> WebVTT is supposed to be an extensible format. Limiting to a small set of
> known values and silently aborting when anything new is introduced does
> not seem like the best option to me. Web browsers do not stop rendering
> pages when they see a new, unknown HTML tag or CSS option.

About this, for interoperability reasons I've checked other multiple
implementations of WebVTT parsers and these all follow the approach of
silently ignoring unknown chunks:

 - WebKit 
(https://github.com/WebKit/WebKit/blob/main/Source/WebCore/html/track/WebVTTParser.cpp#L224-L227)
 - Chromium's Blink parser 
(https://chromium.googlesource.com/chromium/src/+/main/third_party/blink/renderer/core/html/track/vtt/vtt_parser.cc#199)
 - Mozilla's Gecko 
(https://searchfox.org/mozilla-central/source/dom/media/webvtt/vtt.sys.mjs#1674-1677)
 - VLC 
(https://code.videolan.org/videolan/vlc/-/blob/master/modules/codec/webvtt/webvtt.c)

The only one that would report an error, but will still keep parsing anyway,
is W3C's own WebVTT.js parser 
(https://github.com/w3c/webvtt.js/blob/main/parser.js#L150-L153).

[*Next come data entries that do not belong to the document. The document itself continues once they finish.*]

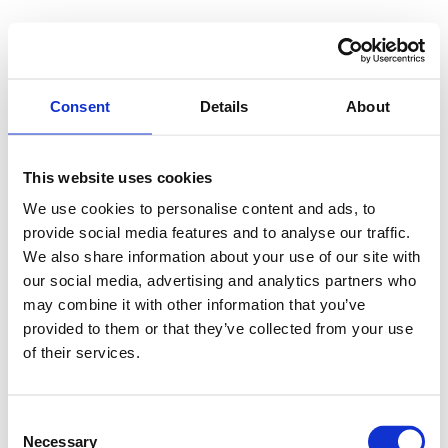
Consent
Details
About
This website uses cookies
We use cookies to personalise content and ads, to
provide social media features and to analyse our traffic.
We also share information about your use of our site with
our social media, advertising and analytics partners who
may combine it with other information that you’ve
provided to them or that they’ve collected from your use
of their services.
Consent
Necessary
Selection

If that's not enough, I found also in part 2.1 of the WebVTT specification,
also copied verbatim:

"The parsing rules are more tolerant to author errors than the syntax
allows, in order to provide for extensibility and to still render cues that
have some syntax errors."

Basically, the standard asks to follow Postel's law: "Be conservative in
what you send, be liberal in what you accept". ffmpeg should do that.